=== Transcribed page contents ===
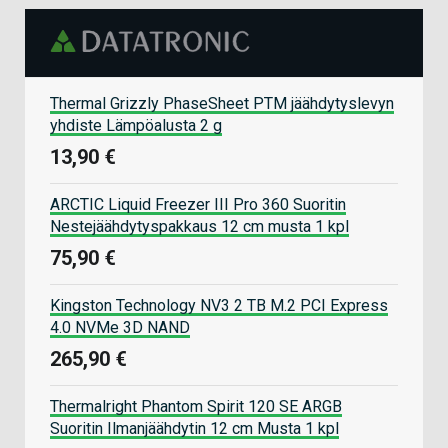
Thermal Grizzly PhaseSheet PTM jäähdytyslevyn
yhdiste Lämpöalusta 2 g
13,90 €
ARCTIC Liquid Freezer III Pro 360 Suoritin
Nestejäähdytyspakkaus 12 cm musta 1 kpl
75,90 €
Kingston Technology NV3 2 TB M.2 PCI Express
4.0 NVMe 3D NAND
265,90 €
Thermalright Phantom Spirit 120 SE ARGB
Suoritin Ilmanjäähdytin 12 cm Musta 1 kpl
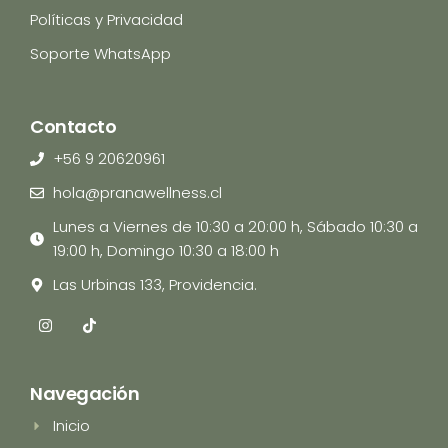
Políticas y Privacidad
Soporte WhatsApp
Contacto
+56 9 20620961
hola@pranawellness.cl
Lunes a Viernes de 10:30 a 20:00 h, Sábado 10:30 a
19:00 h, Domingo 10:30 a 18:00 h
Las Urbinas 133, Providencia.
I
T
n
i
s
k
t
t
a
o
Navegación
g
k
r
Inicio
a
m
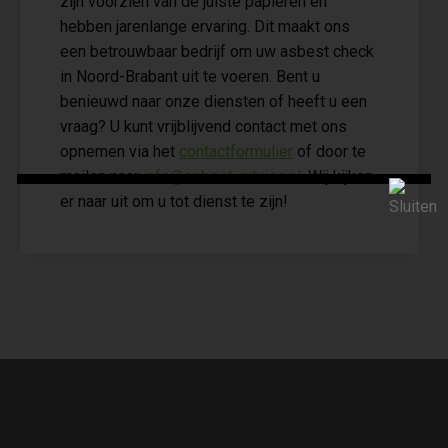
zijn voorzien van de juiste papieren en
hebben jarenlange ervaring. Dit maakt ons
een betrouwbaar bedrijf om uw asbest check
in Noord-Brabant uit te voeren. Bent u
benieuwd naar onze diensten of heeft u een
vraag? U kunt vrijblijvend contact met ons
opnemen via het
contactformulier
of door te
mailen naar
info@asbest-advies.nl
. Wij kijken
er naar uit om u tot dienst te zijn!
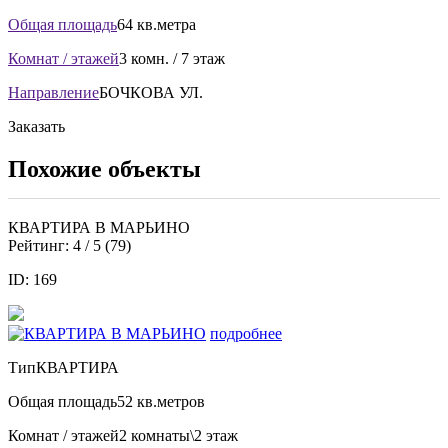
Общая площадь
64 кв.метра
Комнат / этажей
3 комн. / 7 этаж
Направление
БОЧКОВА УЛ.
Заказать
Похожие объекты
КВАРТИРА В МАРЬИНО
Рейтинг:
4
/ 5 (
79
)
ID: 169
подробнее
Тип
КВАРТИРА
Общая площадь
52 кв.метров
Комнат / этажей
2 комнаты\2 этаж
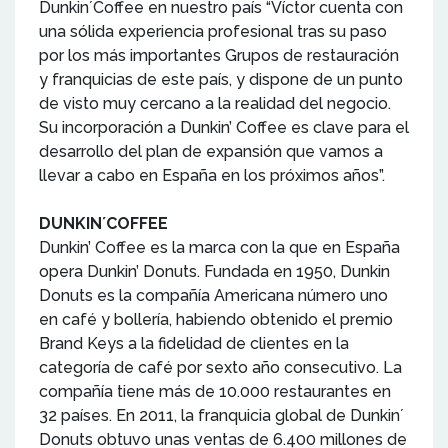
Dunkin´Coffee en nuestro país “Víctor cuenta con
una sólida experiencia profesional tras su paso
por los más importantes Grupos de restauración
y franquicias de este país, y dispone de un punto
de visto muy cercano a la realidad del negocio.
Su incorporación a Dunkin’ Coffee es clave para el
desarrollo del plan de expansión que vamos a
llevar a cabo en España en los próximos años”.
DUNKIN´COFFEE
Dunkin’ Coffee es la marca con la que en España
opera Dunkin’ Donuts. Fundada en 1950, Dunkin
Donuts es la compañía Americana número uno
en café y bollería, habiendo obtenido el premio
Brand Keys a la fidelidad de clientes en la
categoría de café por sexto año consecutivo. La
compañía tiene más de 10.000 restaurantes en
32 países. En 2011, la franquicia global de Dunkin´
Donuts obtuvo unas ventas de 6.400 millones de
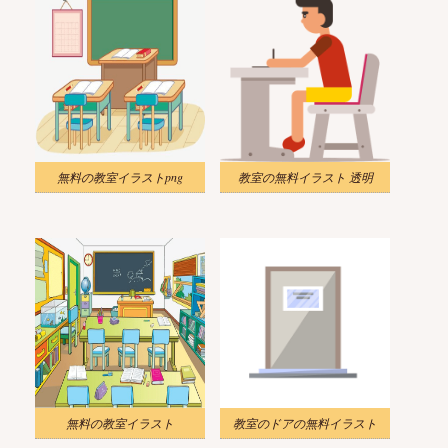
無料の教室イラストpng
教室の無料イラスト 透明
無料の教室イラスト
教室のドアの無料イラスト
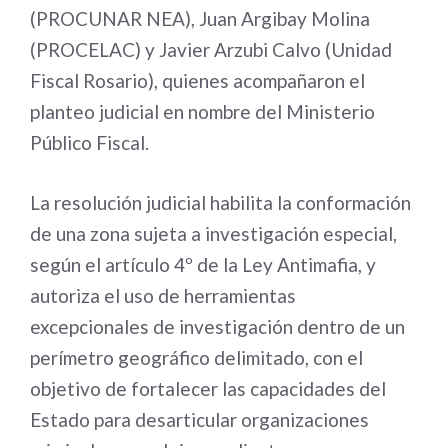
(PROCUNAR NEA), Juan Argibay Molina
(PROCELAC) y Javier Arzubi Calvo (Unidad
Fiscal Rosario), quienes acompañaron el
planteo judicial en nombre del Ministerio
Público Fiscal.
La resolución judicial habilita la conformación
de una zona sujeta a investigación especial,
según el artículo 4º de la Ley Antimafia, y
autoriza el uso de herramientas
excepcionales de investigación dentro de un
perímetro geográfico delimitado, con el
objetivo de fortalecer las capacidades del
Estado para desarticular organizaciones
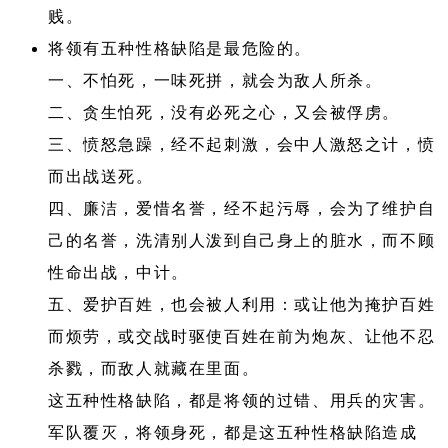
贱。
将领有五种性格缺陷是最危险的。
一、不怕死，一味死拼，就会为敌人所杀。
二、贪生怕死，没有必死之心，又会被俘虏。
三、愤怒急躁，经不起刺激，会中人激怒之计，愤
而出战送死。
四、廉洁，爱惜名誉，经不起污辱，会为了维护自
己的名誉，洗清别人泼到自己身上的脏水，而不顾
性命出战，中计。
五、爱护百姓，也会被人利用：或让他为掩护百姓
而烦劳，或交战时驱使百姓在前为炮灰、让他不忍
杀戮，而敌人就藏在里面。
这五种性格缺陷，都是将领的过错、用兵的灾害。
军队覆灭，将领身死，都是这五种性格缺陷造成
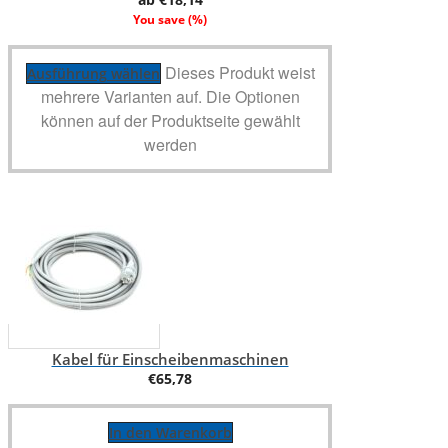
You save
(
%)
Dieses Produkt weist
Ausführung wählen
mehrere Varianten auf. Die Optionen
können auf der Produktseite gewählt
werden
Kabel für Einscheibenmaschinen
€
65,78
In den Warenkorb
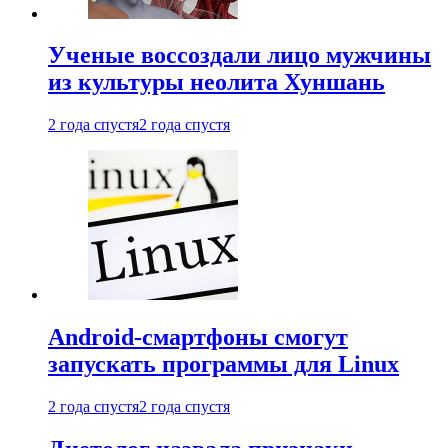
Ученые воссоздали лицо мужчины
из культуры неолита Хуншань
2 года спустя
2 года спустя
Android-смартфоны смогут
запускать программы для Linux
2 года спустя
2 года спустя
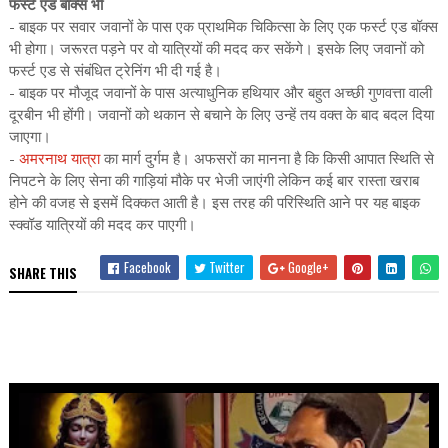
फर्स्ट एड बॉक्स भी
- बाइक पर सवार जवानों के पास एक प्राथमिक चिकित्सा के लिए एक फर्स्ट एड बॉक्स
भी होगा। जरूरत पड़ने पर वो यात्रियों की मदद कर सकेंगे। इसके लिए जवानों को
फर्स्ट एड से संबंधित ट्रेनिंग भी दी गई है।
- बाइक पर मौजूद जवानों के पास अत्याधुनिक हथियार और बहुत अच्छी गुणवत्ता वाली
दूरबीन भी होंगी। जवानों को थकान से बचाने के लिए उन्हें तय वक्त के बाद बदल दिया
जाएगा।
-
अमरनाथ यात्रा
का मार्ग दुर्गम है। अफसरों का मानना है कि किसी आपात स्थिति से
निपटने के लिए सेना की गाड़ियां मौके पर भेजी जाएंगी लेकिन कई बार रास्ता खराब
होने की वजह से इसमें दिक्कत आती है। इस तरह की परिस्थिति आने पर यह बाइक
स्क्वॉड यात्रियों की मदद कर पाएगी।
Facebook
Twitter
Google+
SHARE THIS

=== Your task ===
Pictures stay out, but every record above is to be returned exactly.

=== Solution for this exercise ===
Thermal Grizzly PhaseSheet PTM jäähdytyslevyn
yhdiste Lämpöalusta 2 g
13,90 €
ARCTIC Liquid Freezer III Pro 360 Suoritin
Nestejäähdytyspakkaus 12 cm musta 1 kpl
75,90 €
Kingston Technology NV3 2 TB M.2 PCI Express
4.0 NVMe 3D NAND
265,90 €
Thermalright Phantom Spirit 120 SE ARGB
Suoritin Ilmanjäähdytin 12 cm Musta 1 kpl
Políticas y Privacidad
Soporte WhatsApp
Contacto
+56 9 20620961
hola@pranawellness.cl
Lunes a Viernes de 10:30 a 20:00 h, Sábado 10:30 a
19:00 h, Domingo 10:30 a 18:00 h
Las Urbinas 133, Providencia.
I
T
n
i
s
k
t
t
a
o
Navegación
g
k
r
Inicio
a
m
zijn voorzien van de juiste papieren en
hebben jarenlange ervaring. Dit maakt ons
een betrouwbaar bedrijf om uw asbest check
in Noord-Brabant uit te voeren. Bent u
benieuwd naar onze diensten of heeft u een
vraag? U kunt vrijblijvend contact met ons
opnemen via het
contactformulier
of door te
mailen naar
info@asbest-advies.nl
. Wij kijken
er naar uit om u tot dienst te zijn!
Общая площадь
64 кв.метра
Комнат / этажей
3 комн. / 7 этаж
Направление
БОЧКОВА УЛ.
Заказать
Похожие объекты
КВАРТИРА В МАРЬИНО
Рейтинг:
4
/ 5 (
79
)
ID: 169
подробнее
Тип
КВАРТИРА
Общая площадь
52 кв.метров
Комнат / этажей
2 комнаты\2 этаж
Dunkin´Coffee en nuestro país “Víctor cuenta con
una sólida experiencia profesional tras su paso
por los más importantes Grupos de restauración
y franquicias de este país, y dispone de un punto
de visto muy cercano a la realidad del negocio.
Su incorporación a Dunkin’ Coffee es clave para el
desarrollo del plan de expansión que vamos a
llevar a cabo en España en los próximos años”.
DUNKIN´COFFEE
Dunkin’ Coffee es la marca con la que en España
opera Dunkin’ Donuts. Fundada en 1950, Dunkin
Donuts es la compañía Americana número uno
en café y bollería, habiendo obtenido el premio
Brand Keys a la fidelidad de clientes en la
categoría de café por sexto año consecutivo. La
compañía tiene más de 10.000 restaurantes en
32 países. En 2011, la franquicia global de Dunkin´
Donuts obtuvo unas ventas de 6.400 millones de
無料の教室イラストpng
教室の無料イラスト 透明
無料の教室イラスト
教室のドアの無料イラスト
(PROCUNAR NEA), Juan Argibay Molina
(PROCELAC) y Javier Arzubi Calvo (Unidad
Fiscal Rosario), quienes acompañaron el
planteo judicial en nombre del Ministerio
Público Fiscal.
La resolución judicial habilita la conformación
de una zona sujeta a investigación especial,
según el artículo 4º de la Ley Antimafia, y
autoriza el uso de herramientas
excepcionales de investigación dentro de un
perímetro geográfico delimitado, con el
objetivo de fortalecer las capacidades del
Estado para desarticular organizaciones
贱。
将领有五种性格缺陷是最危险的。
一、不怕死，一味死拼，就会为敌人所杀。
二、贪生怕死，没有必死之心，又会被俘虏。
三、愤怒急躁，经不起刺激，会中人激怒之计，愤
而出战送死。
四、廉洁，爱惜名誉，经不起污辱，会为了维护自
己的名誉，洗清别人泼到自己身上的脏水，而不顾
性命出战，中计。
五、爱护百姓，也会被人利用：或让他为掩护百姓
而烦劳，或交战时驱使百姓在前为炮灰、让他不忍
杀戮，而敌人就藏在里面。
这五种性格缺陷，都是将领的过错、用兵的灾害。
军队覆灭，将领身死，都是这五种性格缺陷造成
You save
(
%)
Dieses Produkt weist
Ausführung wählen
mehrere Varianten auf. Die Optionen
können auf der Produktseite gewählt
werden
Kabel für Einscheibenmaschinen
€
65,78
In den Warenkorb
Ученые воссоздали лицо мужчины
из культуры неолита Хуншань
2 года спустя
2 года спустя
Android-смартфоны смогут
запускать программы для Linux
2 года спустя
2 года спустя
फर्स्ट एड बॉक्स भी
- बाइक पर सवार जवानों के पास एक प्राथमिक चिकित्सा के लिए एक फर्स्ट एड बॉक्स
भी होगा। जरूरत पड़ने पर वो यात्रियों की मदद कर सकेंगे। इसके लिए जवानों को
फर्स्ट एड से संबंधित ट्रेनिंग भी दी गई है।
- बाइक पर मौजूद जवानों के पास अत्याधुनिक हथियार और बहुत अच्छी गुणवत्ता वाली
दूरबीन भी होंगी। जवानों को थकान से बचाने के लिए उन्हें तय वक्त के बाद बदल दिया
जाएगा।
-
अमरनाथ यात्रा
का मार्ग दुर्गम है। अफसरों का मानना है कि किसी आपात स्थिति से
निपटने के लिए सेना की गाड़ियां मौके पर भेजी जाएंगी लेकिन कई बार रास्ता खराब
होने की वजह से इसमें दिक्कत आती है। इस तरह की परिस्थिति आने पर यह बाइक
स्क्वॉड यात्रियों की मदद कर पाएगी।
Facebook
Twitter
Google+
SHARE THIS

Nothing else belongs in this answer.